By Mickey Friedman
April 26, 2018
I’ve been privileged to have been amongst those who believed. Who when they sang “Ain’t Gonna Let Nobody Turn Me ‘Round” were marching and sitting for their lives. Who met teargas and billy clubs and horses with determined song.
If you’ve experienced those moments, you will know what many adults don’t. You will feel in your bones that these young people who marched for their lives around the country, those who marched around the world in solidarity, well they ain’t gonna let nobody turn them around.
I had my weekly Saturday demonstration to support those who we’ve sent to fight the unending war, then sat transfixed before MSNBC and watched with admiration as one young woman and man after another spoke with such extraordinary poise and undeniable passion about what had happened to them, their friends, family and community at Marjorie Stoneman Douglas and how they have been so profoundly changed.
Maybe it’s taken fifty-five years to see in flesh and blood Martin Luther King’s dream: black and white and brown, non-violent, determined, emboldened with “the fierce urgency of NOW,” to reject the business as usual of gun violence, of death at the hands of the unhealthy, those who so easily arm themselves then kill so many so easily.
These young people didn’t talk about what to do about racism, or the oh so common double standard about gun violence: our focus on white victims and our amnesia about those of color whose lives are every day shattered by bullets. They just stood before us black and white and brown, gay and straight, rich and poor, testifying together about the tragedies that bound them together. They are the world Martin imagined for us as we stood in the sun that day in 1963 in Washington DC so long ago.
The stupid bullies amongst us, the Laura Ingrahams, those emboldened by the blood-stained dollars of the arms-makers have and will continue to try to minimize these young people, to question their motivation. But they can’t appreciate the inspiration that comes from knowing deep in your heart, deep in your bones that enough is enough. It may seem like a slogan to some, but it is a truth to those who gave us the March For Our Lives.
If you couldn’t see it in the eyes of those young people who stood before you couldn’t hear it in their voices well then I sorry for you. For until you do you will find yourself on the wrong side of history.
A few weeks ago, I listened to a young woman from Parkland. I was busy writing but had the television on. I’m sorry I didn’t catch her name and I might not have it completely right but she said something like “I don’t want to be hunted.”
It was one of those moments for me. Some of my friends have guns. I remember going to shoot with them. Maybe it was some small vestige of the residual paranoia that I’ve accumulated as a result of all those demonstrations, the tear gas, the billy clubs, the horses, the Alabama National Guard with their confederate flags as we marched on the capitol in Montgomery, but before I knew it I was seeing myself not as the shooter but on the receiving end of that 357 Magnum. I could imagine the force of that bullet ripping through me. Perhaps a just say no flashback moment.
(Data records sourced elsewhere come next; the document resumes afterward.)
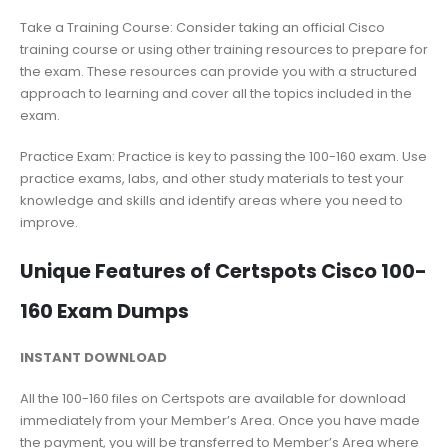
Take a Training Course: Consider taking an official Cisco
training course or using other training resources to prepare for
the exam. These resources can provide you with a structured
approach to learning and cover all the topics included in the
exam.
Practice Exam: Practice is key to passing the 100-160 exam. Use
practice exams, labs, and other study materials to test your
knowledge and skills and identify areas where you need to
improve.
Unique Features of Certspots Cisco 100-
160 Exam Dumps
INSTANT DOWNLOAD
All the 100-160 files on Certspots are available for download
immediately from your Member’s Area. Once you have made
the payment, you will be transferred to Member’s Area where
Not reality, thank God. But for Parkland, Chicago, Pulse, for Sandy Hook, for East L.A., for all those who found themselves speaking to almost a million in D.C., well those bullets were real. They survived, they watched others die.
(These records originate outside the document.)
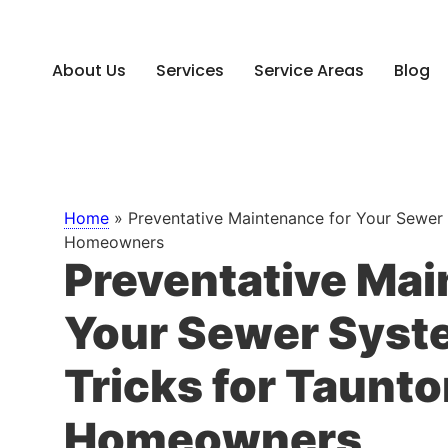
About Us
Services
Service Areas
Blog
Home
»
Preventative Maintenance for Your Sewer 
Homeowners
Preventative Mai
Your Sewer Syste
Tricks for Taunt
Homeowners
No insensitive political bully, no Santorum, no NRA flak has the moral authority or personal experience to dispute the truth of their lives.
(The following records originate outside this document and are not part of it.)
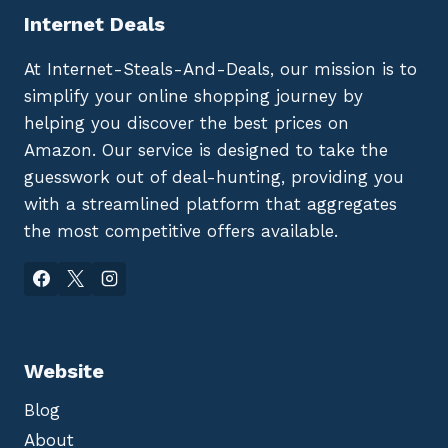
Internet Deals
At Internet-Steals-And-Deals, our mission is to
simplify your online shopping journey by
helping you discover the best prices on
Amazon. Our service is designed to take the
guesswork out of deal-hunting, providing you
with a streamlined platform that aggregates
the most competitive offers available.
Website
Blog
About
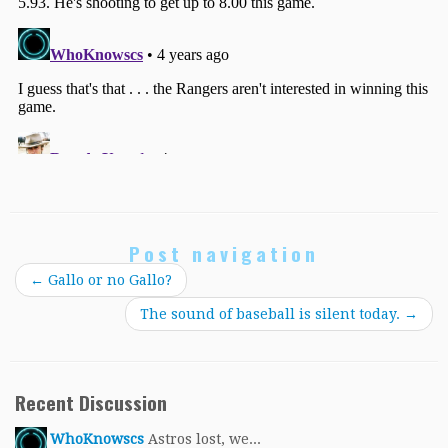
Post navigation
←
Gallo or no Gallo?
The sound of baseball is silent today.
→
Recent Discussion
WhoKnowscs
Astros lost, we...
And what is wonderful is that they have already figured out how easily the adults around them talk and talk and talk about all the reasons why there aren’t easy answers. Pontificating how in their youth and naïveté these young people are simplifying the complex. They may have been hunted and may have been shot but they don’t understand the Second Amendment. Don’t appreciate how many law-abiding gun owners there are. And that these good men and women really like their semi-automatic assault rifles.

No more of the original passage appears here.